In the instant case, the fact that Mr. X has businesses in the Philippines and
Vietnam, while Mrs. Y is residing half of the year in Hong Kong, this does not
make the parenting agreement international in nature as international
arbitration arises out of commercial activities or transactions.

c) Under the same assumption, will it be commercial?

No. The same shall not be commercial.

In accordance with Section 21 of R.A. 9285, an arbitration is "commercial" if it


covers matters arising from all relationships of a commercial nature, whether
contractual or not. Relationships of a transactions: any trade transaction for the
supply or exchange of goods or services; distribution agreements; construction
of works; commercial representation or agency; factoring; leasing, consulting;
engineering; licensing; investment; financing; banking; insurance; joint venture
and other forms of industrial or business cooperation; carriage of goods or
passengers by air, sea, rail or road.

In the instant case, common sense dictates that parenting agreement is not
commercial in nature; it is civil but is focused on family matters.

d) Will it be ad hoc or institutional?

The arbitration depends upon the arbitration to be administered by an


institution, whether it is permanent/regular arbitration in the Philippines, or not.

Under the Article 1.6 (D) of DOJ Circular No. 98, Ad Hoc Arbitration means
arbitration administered by an arbitrator and/or the parties themselves. An
arbitration administered by an institution shall be regarded as ad hoc arbitration
if such institution is not a permanent or regular arbitration institution registered
with the Securities and Exchange Commission in the Philippines.

In the instant case, if the appointed institution, appointed by the Dean of


Philippine Law School, is a regular or permanent arbitration institution, the case
shall be Ad Hoc Arbitration. Otherwise, it is institutional arbitration.

e) Who is the appointing authority in this case?

The appointing authority is the Dean of the Philippine Law School.
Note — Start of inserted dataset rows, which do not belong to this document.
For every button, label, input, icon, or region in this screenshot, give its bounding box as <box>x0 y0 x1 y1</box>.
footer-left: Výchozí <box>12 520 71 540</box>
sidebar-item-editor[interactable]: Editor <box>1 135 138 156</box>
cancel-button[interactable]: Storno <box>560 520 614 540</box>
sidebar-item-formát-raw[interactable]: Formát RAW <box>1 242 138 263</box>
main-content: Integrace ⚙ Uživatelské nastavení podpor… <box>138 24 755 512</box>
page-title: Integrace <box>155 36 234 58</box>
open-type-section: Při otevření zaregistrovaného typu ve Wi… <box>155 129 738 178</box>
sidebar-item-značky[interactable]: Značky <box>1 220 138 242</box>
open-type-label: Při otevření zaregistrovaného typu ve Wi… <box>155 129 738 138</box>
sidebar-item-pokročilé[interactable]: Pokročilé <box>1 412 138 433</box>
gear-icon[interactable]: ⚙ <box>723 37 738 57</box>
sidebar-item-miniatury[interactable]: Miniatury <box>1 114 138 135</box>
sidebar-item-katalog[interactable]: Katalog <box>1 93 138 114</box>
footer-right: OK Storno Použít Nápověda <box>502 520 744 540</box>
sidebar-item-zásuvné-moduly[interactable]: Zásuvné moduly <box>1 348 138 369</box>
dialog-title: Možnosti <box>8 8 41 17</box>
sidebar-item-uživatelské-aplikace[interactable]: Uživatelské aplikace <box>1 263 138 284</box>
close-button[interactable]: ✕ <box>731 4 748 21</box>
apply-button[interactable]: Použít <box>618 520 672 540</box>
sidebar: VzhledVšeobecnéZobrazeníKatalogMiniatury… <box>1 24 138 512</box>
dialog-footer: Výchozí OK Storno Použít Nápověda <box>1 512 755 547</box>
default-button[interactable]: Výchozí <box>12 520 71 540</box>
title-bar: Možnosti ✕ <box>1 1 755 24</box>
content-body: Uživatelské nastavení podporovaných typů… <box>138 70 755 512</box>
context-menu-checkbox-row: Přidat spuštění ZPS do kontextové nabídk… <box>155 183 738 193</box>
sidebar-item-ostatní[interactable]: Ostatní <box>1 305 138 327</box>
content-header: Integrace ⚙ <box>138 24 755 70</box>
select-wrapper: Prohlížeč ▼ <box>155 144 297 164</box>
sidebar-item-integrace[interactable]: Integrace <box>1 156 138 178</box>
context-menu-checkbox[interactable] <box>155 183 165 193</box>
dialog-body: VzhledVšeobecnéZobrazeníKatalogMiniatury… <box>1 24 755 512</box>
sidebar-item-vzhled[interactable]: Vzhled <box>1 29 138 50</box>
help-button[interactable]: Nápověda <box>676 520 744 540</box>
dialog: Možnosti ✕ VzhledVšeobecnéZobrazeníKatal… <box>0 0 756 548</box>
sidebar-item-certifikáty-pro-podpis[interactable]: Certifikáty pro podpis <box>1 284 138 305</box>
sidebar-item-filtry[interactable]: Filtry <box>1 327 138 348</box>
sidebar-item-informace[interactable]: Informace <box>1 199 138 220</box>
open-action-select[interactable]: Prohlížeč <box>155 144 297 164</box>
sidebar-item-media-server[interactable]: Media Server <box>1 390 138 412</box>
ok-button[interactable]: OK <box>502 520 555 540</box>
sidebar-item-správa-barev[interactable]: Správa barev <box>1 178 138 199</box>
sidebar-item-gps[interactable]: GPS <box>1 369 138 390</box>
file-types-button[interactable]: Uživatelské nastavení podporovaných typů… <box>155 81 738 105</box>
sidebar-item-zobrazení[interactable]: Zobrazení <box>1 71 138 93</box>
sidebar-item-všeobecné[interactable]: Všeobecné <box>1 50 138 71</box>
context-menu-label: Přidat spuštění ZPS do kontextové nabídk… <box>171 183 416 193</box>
Under Article 4.11 (b) of DOJ Circular No. 98, the parties are free to agree on a
procedure of appointing the arbitrator or arbitrators, subject to the provision of
paragraphs (d) and (e) of this Article.

Thus, being stipulated in the subject Arbitration Clause on how the arbitrators be
appointed, the arbitrator so appointed by the Dean of Philippine Law School
shall be respected.
12. The parties included a clause in their contract, which provided that “[a]ny dispute,
controversy or claim arising out of or relating to this contract shall be settled by
arbitration.” Is this a valid arbitration clause? What stipulations might be added
thereto, and why?

The foregoing arbitration clause is valid as nothing in the said clause violates any law,
and it doesn’t, in any way, absolutely closes the doors of the court to hear and decide it.

Under Section 2 of R.A. 876, two or more persons or parties may submit to the
arbitration of one or more arbitrators any controversy existing between them at the
time of the submission and which may be the subject of an action, or the parties to any
contract may in such contract agree to settle by arbitration a controversy thereafter
arising between them. Such submission or contract shall be valid, enforceable and
irrevocable, save upon such grounds as exist at law for the revocation of any contract.

Such submission or contract may include question arising out of valuations, appraisals or
other controversies which may be collateral, incidental, precedent or subsequent to any
issue between the parties.

Further, the following stipulations might be added thereto as these are provided by R.A.
9285 and R.A. 876:

a) Both parties may stipulate on the place of and the language to be used in
arbitration;
b) Both parties may stipulate the name or the method of appointing the arbitrator
or arbitrators; and
c) Both parties may stipulate the numbers of arbitrator.